A Brant County family is continuing to push the province to cover treatment for Ehlers-Danlos syndrome.
Erika Crawford, 19, was first diagnosed with EDS in 2012.
It’s a rare genetic condition that can cause a body’s connective tissues to degenerate.
While there is no known cure, treatment is available to help alleviate some of the symptoms.
When Crawford’s family sought treatment at Hamilton General Hospital, they were told to visit a doctor in Maryland.
“If the Canadian doctors are referring us to (the United States), then there must not be specialists in Ontario,” father Darren Crawford said in a recent interview.
The administrators of Ontario’s health care system seem to disagree.
Crawford’s parents estimate that treating their daughter has cost $185,000 since her diagnosis.
About $100,000 of that has been raised through community fundraisers.
The province claims treatment is available in Ontario, and therefore won’t pay for any of Crawford’s care in Maryland.
Last month, Crawford went stateside to undergo spinal fusion surgery – something designed to combat her increasingly frequent collapses.

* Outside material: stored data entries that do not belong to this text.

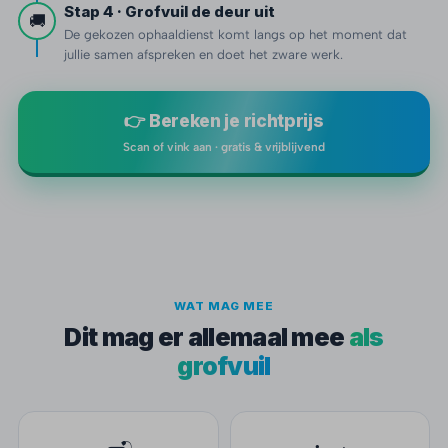
Stap 4 · Grofvuil de deur uit
🚚
De gekozen ophaaldienst komt langs op het moment dat
jullie samen afspreken en doet het zware werk.
👉 Bereken je richtprijs
Scan of vink aan · gratis & vrijblijvend
WAT MAG MEE
Dit mag er allemaal mee
als
grofvuil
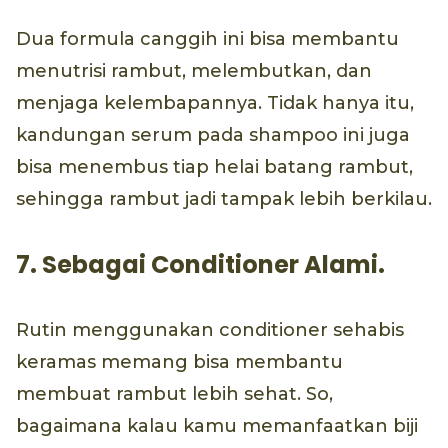
Dua formula canggih ini bisa membantu
menutrisi rambut, melembutkan, dan
menjaga kelembapannya. Tidak hanya itu,
kandungan serum pada shampoo ini juga
bisa menembus tiap helai batang rambut,
sehingga rambut jadi tampak lebih berkilau.
7. Sebagai Conditioner Alami.
Rutin menggunakan conditioner sehabis
keramas memang bisa membantu
membuat rambut lebih sehat. So,
bagaimana kalau kamu memanfaatkan biji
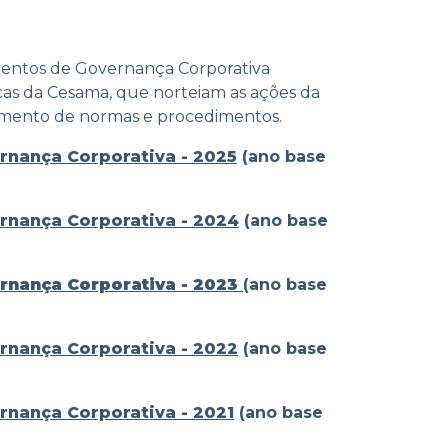
mentos de Governança Corporativa
ticas da Cesama, que norteiam as ações da
cimento de normas e procedimentos.
ernança Corporativa - 2025
(ano base
ernança Corporativa - 2024
(ano base
ernança Corporativa - 2023
(ano base
ernança Corporativa - 2022
(ano base
ernança Corporativa - 2021
(ano base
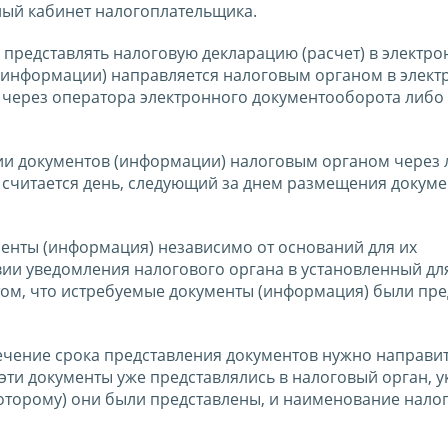
ный кабинет налогоплательщика.
 представлять налоговую декларацию (расчет) в электр
 (информации) направляется налоговым органом в элек
через оператора электронного документооборота либо
нии документов (информации) налоговым органом через
 считается день, следующий за днем размещения докуме
енты (информация) независимо от оснований для их
вии уведомления налогового органа в установленный дл
том, что истребуемые документы (информация) были пр
течение срока представления документов нужно направи
эти документы уже представлялись в налоговый орган, у
оторому) они были представлены, и наименование нало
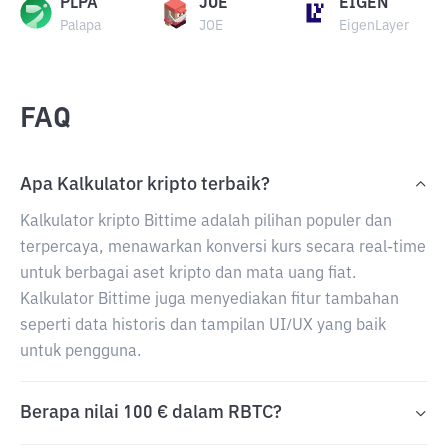
PLPA
JOE
EIGEN
Palapa
JOE
EigenLayer
FAQ
Apa Kalkulator kripto terbaik?
Kalkulator kripto Bittime adalah pilihan populer dan
terpercaya, menawarkan konversi kurs secara real-time
untuk berbagai aset kripto dan mata uang fiat.
Kalkulator Bittime juga menyediakan fitur tambahan
seperti data historis dan tampilan UI/UX yang baik
untuk pengguna.
Berapa nilai 100 € dalam RBTC?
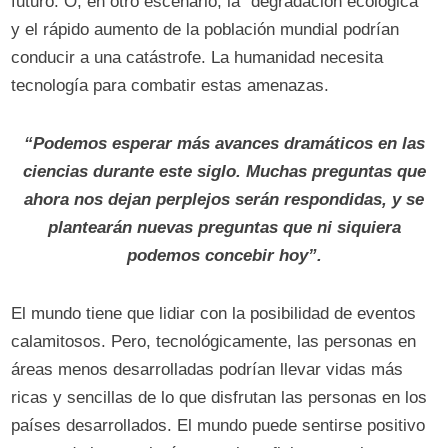
futuro. O, en otro escenario, la “degradación ecológica”
y el rápido aumento de la población mundial podrían
conducir a una catástrofe. La humanidad necesita
tecnología para combatir estas amenazas.
“Podemos esperar más avances dramáticos en las
ciencias durante este siglo. Muchas preguntas que
ahora nos dejan perplejos serán respondidas, y se
plantearán nuevas preguntas que ni siquiera
podemos concebir hoy”.
El mundo tiene que lidiar con la posibilidad de eventos
calamitosos. Pero, tecnológicamente, las personas en
áreas menos desarrolladas podrían llevar vidas más
ricas y sencillas de lo que disfrutan las personas en los
países desarrollados. El mundo puede sentirse positivo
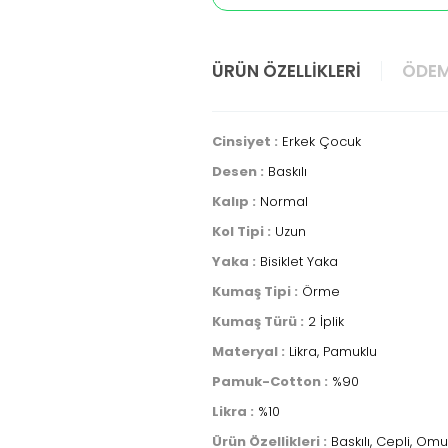
ÜRÜN ÖZELLIKLERI
ÖDEM
Cinsiyet :
Erkek Çocuk
Desen :
Baskılı
Kalıp :
Normal
Kol Tipi :
Uzun
Yaka :
Bisiklet Yaka
Kumaş Tipi :
Örme
Kumaş Türü :
2 İplik
Materyal :
Likra, Pamuklu
Pamuk-Cotton :
%90
Likra :
%10
Ürün Özellikleri :
Baskılı, Cepli, Om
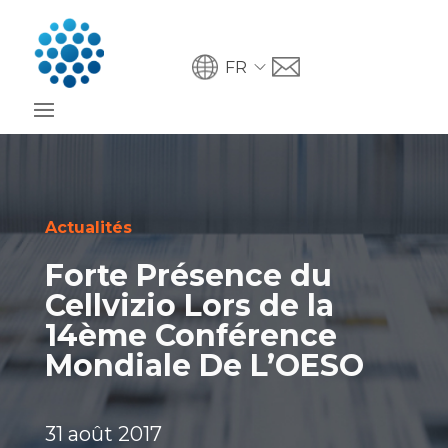
FR
Actualités
Forte Présence du
Cellvizio Lors de la
14ème Conférence
Mondiale De L’OESO
31 août 2017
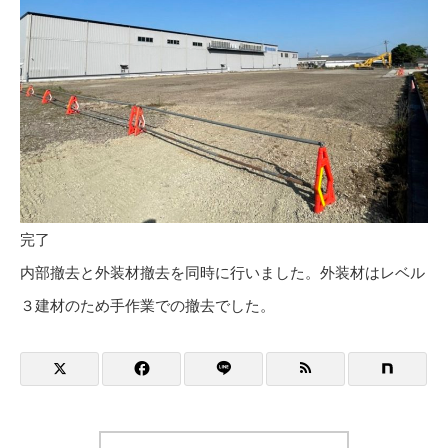
完了
内部撤去と外装材撤去を同時に行いました。外装材はレベル
３建材のため手作業での撤去でした。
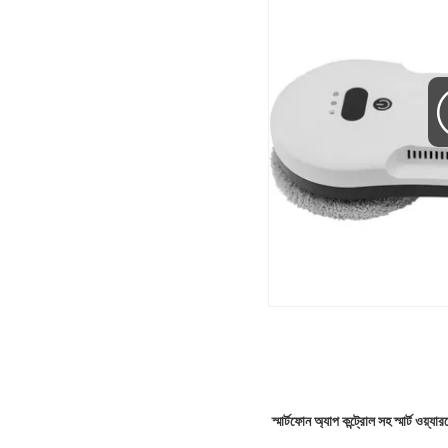
স্মার্টফোন অ্যাপ কন্ট্রোল সহ স্মার্ট ওয়্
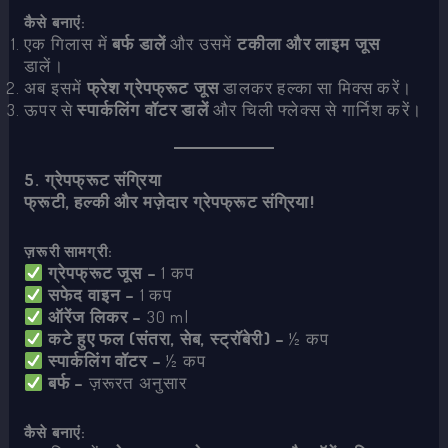
कैसे बनाएं:
एक गिलास में
बर्फ डालें
और उसमें
टकीला और लाइम जूस
डालें।
अब इसमें
फ्रेश ग्रेपफ्रूट जूस
डालकर हल्का सा मिक्स करें।
ऊपर से
स्पार्कलिंग वॉटर डालें
और चिली फ्लेक्स से गार्निश करें।
5. ग्रेपफ्रूट संग्रिया
फ्रूटी, हल्की और मज़ेदार ग्रेपफ्रूट संग्रिया!
ज़रूरी सामग्री:
ग्रेपफ्रूट जूस –
1 कप
सफेद वाइन –
1 कप
ऑरेंज लिकर –
30 ml
कटे हुए फल (संतरा, सेब, स्ट्रॉबेरी) –
½ कप
स्पार्कलिंग वॉटर –
½ कप
बर्फ –
ज़रूरत अनुसार
कैसे बनाएं:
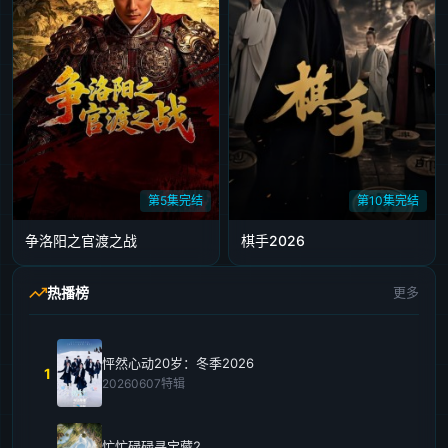
第5集完结
第10集完结
争洛阳之官渡之战
棋手2026
热播榜
更多
怦然心动20岁：冬季2026
1
20260607特辑
忙忙碌碌寻宝藏2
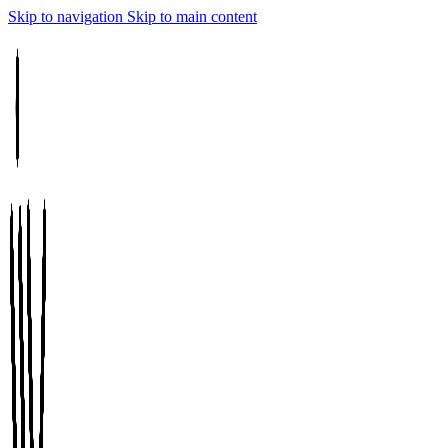
Skip to navigation
Skip to main content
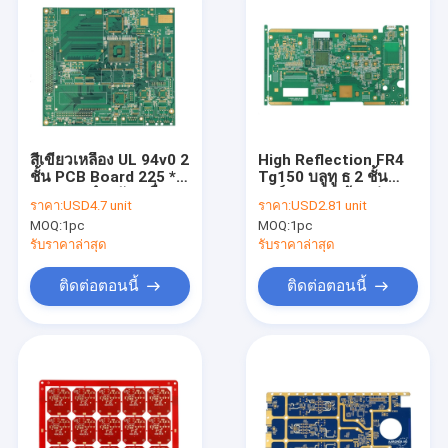
สีเขียวเหลือง UL 94v0 2
High Reflection FR4
ชั้น PCB Board 225 *
Tg150 บลูทู ธ 2 ชั้น
260 มม. สำหรับเครื่อง
บอร์ด PCB พร้อมช่อง
ราคา:
USD4.7 unit
ราคา:
USD2.81 unit
เชื่อม
Pth
MOQ:
1pc
MOQ:
1pc
รับราคาล่าสุด
รับราคาล่าสุด
ติดต่อตอนนี้
ติดต่อตอนนี้
บ้าน
ผลิตภัณฑ์
เกี่ยวกับเรา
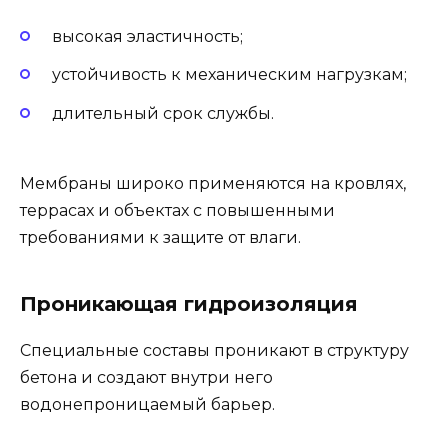
высокая эластичность;
устойчивость к механическим нагрузкам;
длительный срок службы.
Мембраны широко применяются на кровлях,
террасах и объектах с повышенными
требованиями к защите от влаги.
Проникающая гидроизоляция
Специальные составы проникают в структуру
бетона и создают внутри него
водонепроницаемый барьер.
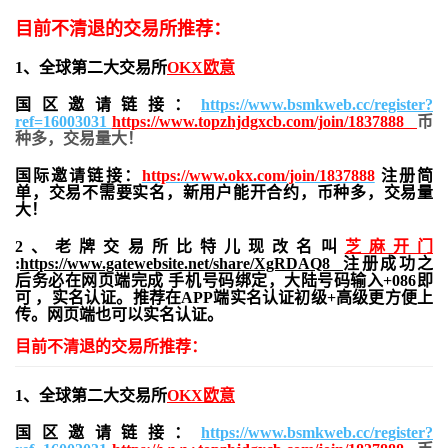
目前不清退的交易所推荐：
1、全球第二大交易所
OKX欧意
国区邀请链接：
https://www.bsmkweb.cc/register?
ref=16003031
https://www.topzhjdgxcb.com/join/1837888
币
种多，交易量大！
国际邀请链接：
https://www.okx.com/join/1837888
注册简
单，交易不需要实名，新用户能开合约，
币种多，交易量
大！
2、老牌交易所比特儿现改名叫
芝麻开门
:
https://www.gatewebsite.net/share/XgRDAQ8
注册成功之
后务必在网页端完成 手机号码绑定，大陆号码输入+086即
可 ，实名认证。推荐在APP端实名认证初级+高级更方便上
传。网页端也可以实名认证。
目前不清退的交易所推荐：
1、全球第二大交易所
OKX欧意
国区邀请链接：
https://www.bsmkweb.cc/register?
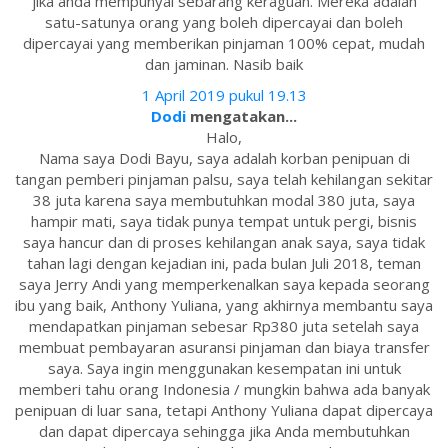
jika anda mempunyai sebarang keraguan. Mereka adalah
satu-satunya orang yang boleh dipercayai dan boleh
dipercayai yang memberikan pinjaman 100% cepat, mudah
dan jaminan. Nasib baik
1 April 2019 pukul 19.13
Dodi
mengatakan...
Halo,
Nama saya Dodi Bayu, saya adalah korban penipuan di
tangan pemberi pinjaman palsu, saya telah kehilangan sekitar
38 juta karena saya membutuhkan modal 380 juta, saya
hampir mati, saya tidak punya tempat untuk pergi, bisnis
saya hancur dan di proses kehilangan anak saya, saya tidak
tahan lagi dengan kejadian ini, pada bulan Juli 2018, teman
saya Jerry Andi yang memperkenalkan saya kepada seorang
ibu yang baik, Anthony Yuliana, yang akhirnya membantu saya
mendapatkan pinjaman sebesar Rp380 juta setelah saya
membuat pembayaran asuransi pinjaman dan biaya transfer
saya. Saya ingin menggunakan kesempatan ini untuk
memberi tahu orang Indonesia / mungkin bahwa ada banyak
penipuan di luar sana, tetapi Anthony Yuliana dapat dipercaya
dan dapat dipercaya sehingga jika Anda membutuhkan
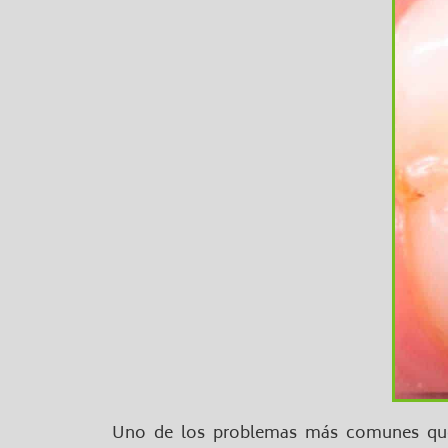
Uno de los problemas más comunes que e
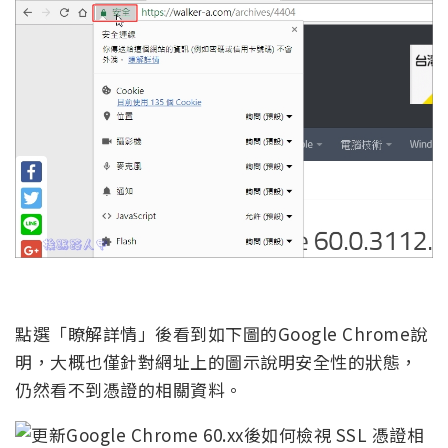
點選「瞭解詳情」後看到如下圖的Google Chrome說
明，大概也僅針對網址上的圖示說明安全性的狀態，
仍然看不到憑證的相關資料。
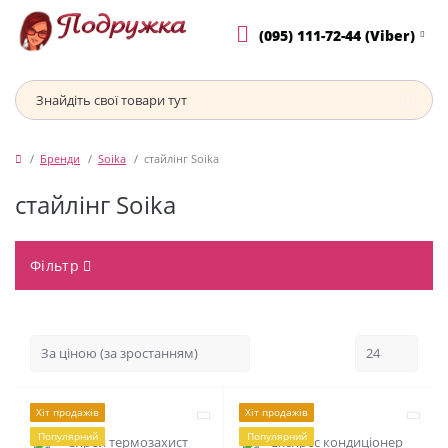
(095) 111-72-44 (Viber)
Бренди
Soika
стайлінг Soika
стайлінг Soika
Фільтр
Хіт продажів
Хіт продажів
Популярний
Популярний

“I was deteriorating to the point where I just couldn’t stand or walk for more than a couple of minutes at a time,” she said.
Dr. Sudhir D’Souza is a London-based physician.
He doesn’t treat Crawford, but does have three patients with EDS.
All of them, he says, are having trouble finding care in their home province.
“Getting someone in Canada to say ‘Oh, I can do this too’ is very, very difficult if they don’t have that level of experience,” he said.
In comparison, he says, the Maryland-based doctor who treated Crawford has about 1,000 patients with EDS – meaning more experience treating the disease.